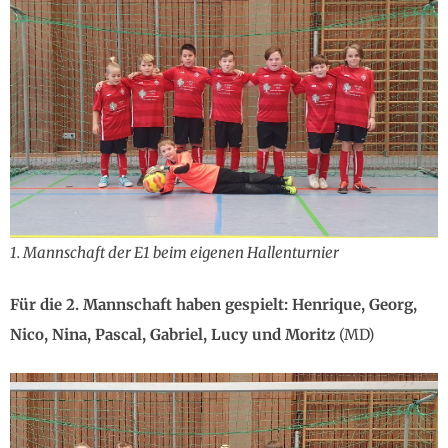
1. Mannschaft der E1 beim eigenen Hallenturnier
Für die 2. Mannschaft haben gespielt: Henrique, Georg,
Nico, Nina, Pascal, Gabriel, Lucy und Moritz
(MD)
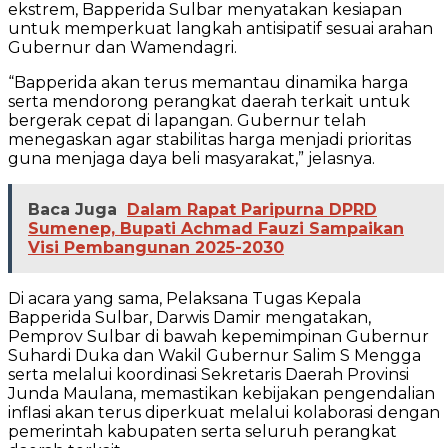
ekstrem, Bapperida Sulbar menyatakan kesiapan
untuk memperkuat langkah antisipatif sesuai arahan
Gubernur dan Wamendagri.
“Bapperida akan terus memantau dinamika harga
serta mendorong perangkat daerah terkait untuk
bergerak cepat di lapangan. Gubernur telah
menegaskan agar stabilitas harga menjadi prioritas
guna menjaga daya beli masyarakat,” jelasnya.
Baca Juga
Dalam Rapat Paripurna DPRD
Sumenep, Bupati Achmad Fauzi Sampaikan
Visi Pembangunan 2025-2030
Di acara yang sama, Pelaksana Tugas Kepala
Bapperida Sulbar, Darwis Damir mengatakan,
Pemprov Sulbar di bawah kepemimpinan Gubernur
Suhardi Duka dan Wakil Gubernur Salim S Mengga
serta melalui koordinasi Sekretaris Daerah Provinsi
Junda Maulana, memastikan kebijakan pengendalian
inflasi akan terus diperkuat melalui kolaborasi dengan
pemerintah kabupaten serta seluruh perangkat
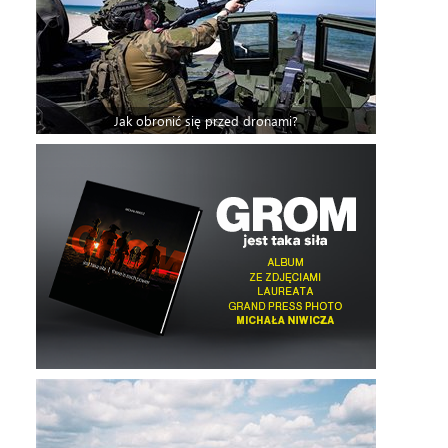
Jak obronić się przed dronami?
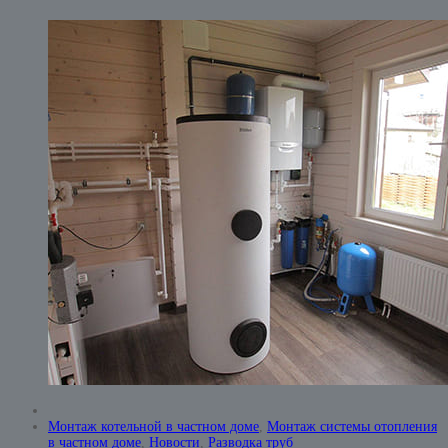
Монтаж котельной в частном доме
,
Монтаж системы отопления
в частном доме
,
Новости
,
Разводка труб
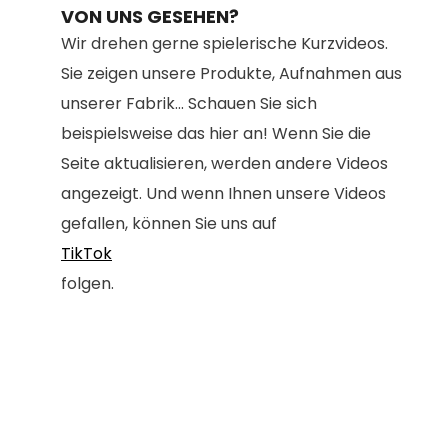
VON UNS GESEHEN?
Wir drehen gerne spielerische Kurzvideos.
Sie zeigen unsere Produkte, Aufnahmen aus
unserer Fabrik... Schauen Sie sich
beispielsweise das hier an! Wenn Sie die
Seite aktualisieren, werden andere Videos
angezeigt. Und wenn Ihnen unsere Videos
gefallen, können Sie uns auf
TikTok
folgen.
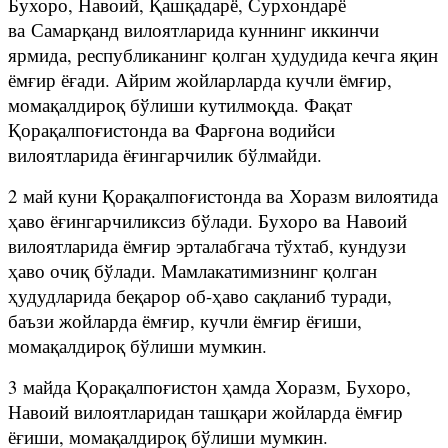
Бухоро, Навоий, Қашқадарё, Сурхондарё
ва Самарқанд вилоятларида куннинг иккинчи
ярмида, республиканинг қолган ҳудудида кечга яқин
ёмғир ёғади. Айрим жойларларда кучли ёмғир,
момақалдироқ бўлиши кутилмоқда. Фақат
Қорақалпоғистонда ва Фарғона водийси
вилоятларида ёғингарчилик бўлмайди.
2 май куни Қорақалпоғистонда ва Хоразм вилоятида
ҳаво ёғингарчиликсиз бўлади. Бухоро ва Навоий
вилоятларида ёмғир эрталабгача тўхтаб, кундузи
ҳаво очиқ бўлади. Мамлакатимизнинг қолган
ҳудудларида беқарор об-ҳаво сақланиб туради,
баъзи жойларда ёмғир, кучли ёмғир ёғиши,
момақалдироқ бўлиши мумкин.
3 майда Қорақалпоғистон ҳамда Хоразм, Бухоро,
Навоий вилоятларидан ташқари жойларда ёмғир
ёғиши, момақалдироқ бўлиши мумкин.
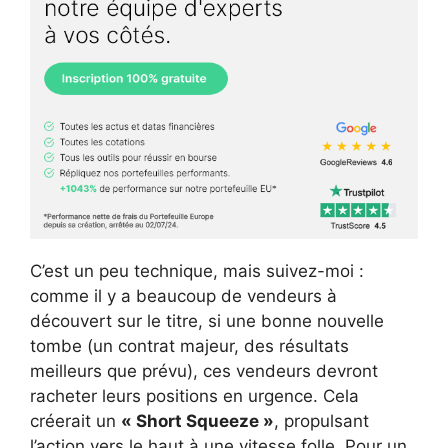
C’est un peu technique, mais suivez-moi :
comme il y a beaucoup de vendeurs à
découvert sur le titre, si une bonne nouvelle
tombe (un contrat majeur, des résultats
meilleurs que prévu), ces vendeurs devront
racheter leurs positions en urgence. Cela
créerait un
« Short Squeeze »
, propulsant
l’action vers le haut à une vitesse folle. Pour un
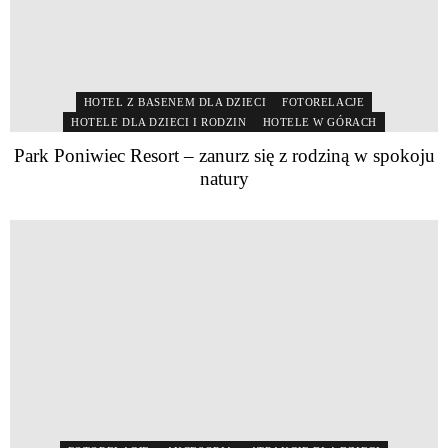
HOTEL Z BASENEM DLA DZIECI
FOTORELACJE
HOTELE DLA DZIECI I RODZIN
HOTELE W GÓRACH
Park Poniwiec Resort – zanurz się z rodziną w spokoju
natury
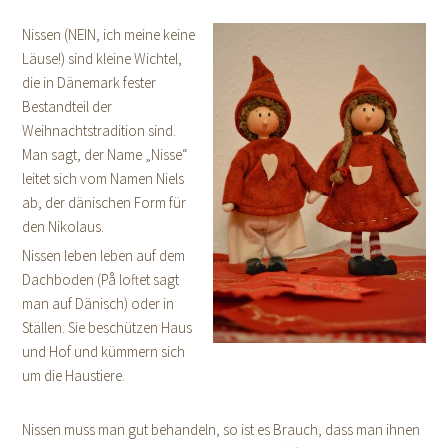
Nissen (NEIN, ich meine keine
Läuse!) sind kleine Wichtel,
die in Dänemark fester
Bestandteil der
Weihnachtstradition sind.
Man sagt, der Name „Nisse“
leitet sich vom Namen Niels
ab, der dänischen Form für
den Nikolaus.
Nissen leben leben auf dem
Dachboden (På loftet sagt
man auf Dänisch) oder in
Ställen. Sie beschützen Haus
und Hof und kümmern sich
um die Haustiere.
Nissen muss man gut behandeln, so ist es Brauch, dass man ihnen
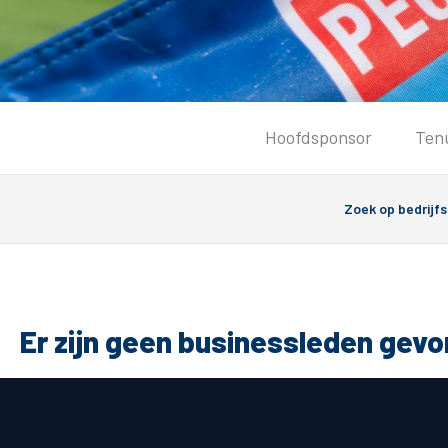
Tickets
Hoofdsponsor
Ten
Kaartverkoopinformatie
Koop tickets
Ticket Resale
Groepsactie
Groundhoppers
PEC Zwolle Vrouwen
Er zijn geen businessleden gev
Algemeen
Route 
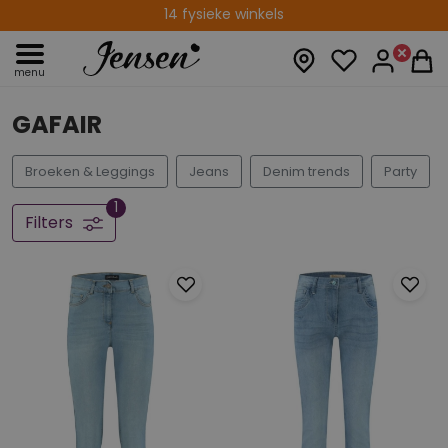
14 fysieke winkels
menu
GAFAIR
Broeken & Leggings
Jeans
Denim trends
Party
1
Filters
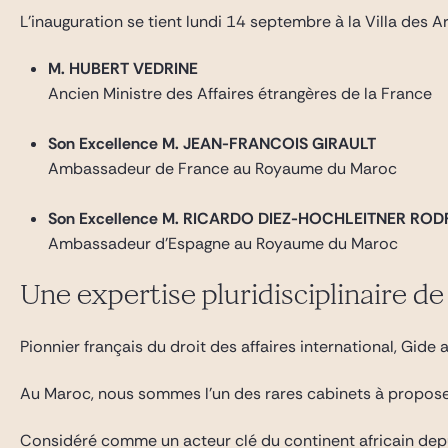
Gide Pro Bono et RSE
L’inauguration se tient lundi 14 septembre à la Villa des
Blog Real Estate
M. HUBERT VEDRINE
Contact
Ancien Ministre des Affaires étrangères de la France
Son Excellence M. JEAN-FRANCOIS GIRAULT
Ambassadeur de France au Royaume du Maroc
Son Excellence M. RICARDO DIEZ-HOCHLEITNER ROD
Ambassadeur d’Espagne au Royaume du Maroc
Une expertise pluridisciplinaire d
Pionnier français du droit des affaires international, Gi
Au Maroc, nous sommes l’un des rares cabinets à proposer 
Considéré comme un acteur clé du continent africain depuis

Task requirements:
Repeat only the lines from the beginning of the material through the line containing "untuk memperkuat langkah", both ends kept, leaving pictures out.

Solution below:
1. Mannschaft der E1 beim eigenen Hallenturnier
Für die 2. Mannschaft haben gespielt: Henrique, Georg,
Nico, Nina, Pascal, Gabriel, Lucy und Moritz
(MD)
ekstrem, Bapperida Sulbar menyatakan kesiapan
untuk memperkuat langkah antisipatif sesuai arahan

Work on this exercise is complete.